[Collected data]
☆ ☆ ☆ ☆ ☆ ☆ ☆

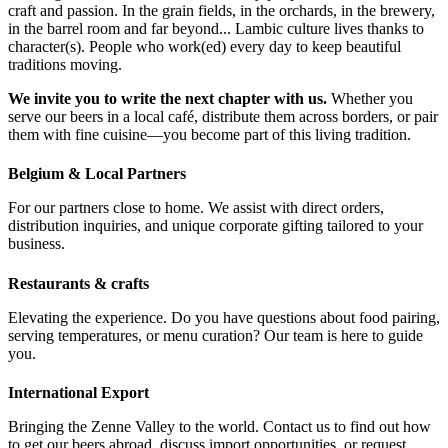
craft and passion. In the grain fields, in the orchards, in the brewery,
in the barrel room and far beyond... Lambic culture lives thanks to
character(s). People who work(ed) every day to keep beautiful
traditions moving.
We invite you to write the next chapter with us.
Whether you
serve our beers in a local café, distribute them across borders, or pair
them with fine cuisine—you become part of this living tradition.
Belgium & Local Partners
For our partners close to home. We assist with direct orders,
distribution inquiries, and unique corporate gifting tailored to your
business.
Restaurants & crafts
Elevating the experience. Do you have questions about food pairing,
serving temperatures, or menu curation? Our team is here to guide
you.
International Export
Bringing the Zenne Valley to the world. Contact us to find out how
to get our beers abroad, discuss import opportunities, or request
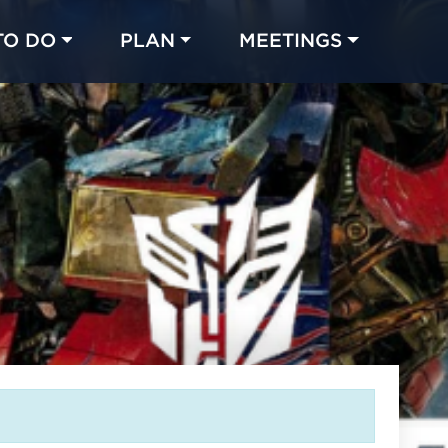
TO DO
PLAN
MEETINGS
Made with 
 in Chicago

☆ ☆ ☆ ☆ ☆ ☆ ☆

**Activity**
Copy exactly what appears in the entries, beginning with the first line and ending with the line that has "serve our beers", but not the pictures.

**Answer section**
craft and passion. In the grain fields, in the orchards, in the brewery,
in the barrel room and far beyond... Lambic culture lives thanks to
character(s). People who work(ed) every day to keep beautiful
traditions moving.
We invite you to write the next chapter with us.
Whether you
serve our beers in a local café, distribute them across borders, or pair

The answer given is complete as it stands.